What would you have done?
“The business environment is not static but operates in a state of flux and constant change; there fore alternate goals must also be determined to ensure that the business is prepared to meet a variety of future scenarios.” (Satterlee, 2013, p. 72) Did Sherman prepare herself and her team for unknown changes in the future? Not really should could have done a better job this is based on our reading that she was involved in almost every facet of her team and her business.

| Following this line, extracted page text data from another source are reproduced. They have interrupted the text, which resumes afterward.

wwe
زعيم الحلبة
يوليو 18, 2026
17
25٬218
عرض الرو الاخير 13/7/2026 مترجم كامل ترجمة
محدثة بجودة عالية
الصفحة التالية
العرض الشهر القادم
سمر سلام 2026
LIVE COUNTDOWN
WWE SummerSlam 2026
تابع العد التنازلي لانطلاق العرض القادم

One last aspect that she can do is “Often the leader must serve as a heat shield for subordinates who are working the crisis. (Dees, 2013, p. 194.)

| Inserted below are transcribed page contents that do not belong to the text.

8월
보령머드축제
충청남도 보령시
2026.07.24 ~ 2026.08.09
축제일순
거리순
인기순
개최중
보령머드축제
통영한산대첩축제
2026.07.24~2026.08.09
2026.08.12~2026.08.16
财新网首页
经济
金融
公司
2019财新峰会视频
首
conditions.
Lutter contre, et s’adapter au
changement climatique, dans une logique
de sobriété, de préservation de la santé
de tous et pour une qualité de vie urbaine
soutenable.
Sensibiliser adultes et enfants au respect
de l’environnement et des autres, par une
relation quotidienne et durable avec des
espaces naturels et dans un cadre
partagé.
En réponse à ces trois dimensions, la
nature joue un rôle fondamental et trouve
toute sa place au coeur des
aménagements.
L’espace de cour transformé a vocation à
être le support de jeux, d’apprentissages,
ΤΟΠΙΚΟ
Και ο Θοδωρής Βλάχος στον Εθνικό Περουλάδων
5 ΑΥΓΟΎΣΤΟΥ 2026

What was Ofra Sherman’s predicament?
Ofra Sherman’s predicament was to jump ship and go directly to Glaxo. Or to use her muddied chain of command and work the issues this way. “Officially Sherman had a manager at Promedico.” (Jick & Peiprel, 2011, p. 353) Sherman’s boss was her manager in name only. “Sherman’s peers at Promedico envied her.” (Jick & Peiprel, 2011, p. 354) Sherman was not one to rely on Promedico management in her daily duties. The only real link was “receiving information from them about what was happening within Promedico.” (Jick & Peiprel, 2011, p. 354) She had to be very careful about the flow of information because she knew it would filter back up to Promedico.
How did she get into it?
Sherman and the different entities in this example had no clear cut guidelines. No clear lines of reporting or over site. Sherman was experiencing “a major reaction to change is a feeling of losing control.” (Jick & Peiprel, 2011, p. 341) In my opinion she should have worked on clearing this aspect up before the situation ever developed into what it is currently.
How do you evaluate her actions as described in the case?

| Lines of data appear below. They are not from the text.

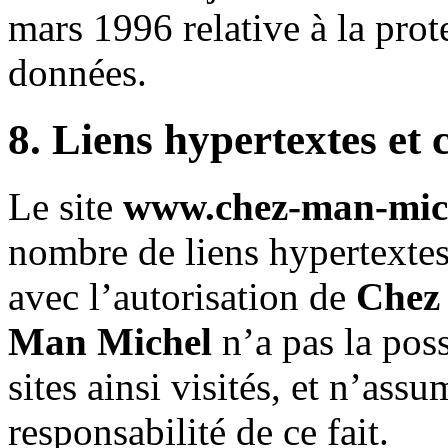
mars 1996 relative à la prot
données.
8. Liens hypertextes et 
Le site
www.chez-man-mic
nombre de liens hypertextes 
avec l’autorisation de
Chez
Man Michel
n’a pas la poss
sites ainsi visités, et n’as
responsabilité de ce fait.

Sherman is a good leader overall. The true evaluation of her leadership skills thru this trial is how she handles conflict and does she shield her team. “Conflict is a process that begins when an individual perceives that he or she has been negatively affected by another individual or group.” (Satterlee, 2013, p. 172) Sherman displays this with her non-free flow of information with Promedico. “Relationship conflict occurs when individuals within a group fail to communicate effectively. This type of conflict can escalate so that everyone directs attention and energy towards the conflict and little attention is paid to the organization’s goals. (Satterlee, 2013, p. 173)
Dees, R.F. (2013). Resilient leaders. Williamsburg, VA: RFD, LLC.
Jick, T. D., & Pieperl, M. A. (2011). Managing Change; Cases and Concepts (3rd ed.). New York, NY: McGraw-Hill
Kuvandikov, A., Pendleton, A. and Higgins, D. (2014), Employment Change after Takeovers: The Role of Executive Ownership. British Journal of Industrial Relations, 52: 191–236. doi: 10.1111/bjir.12012
Satterlee, A. (2013). Organizational management and leadership: a Christian perspective (2nd ed.). Raleigh, NC: Synergistic International Inc.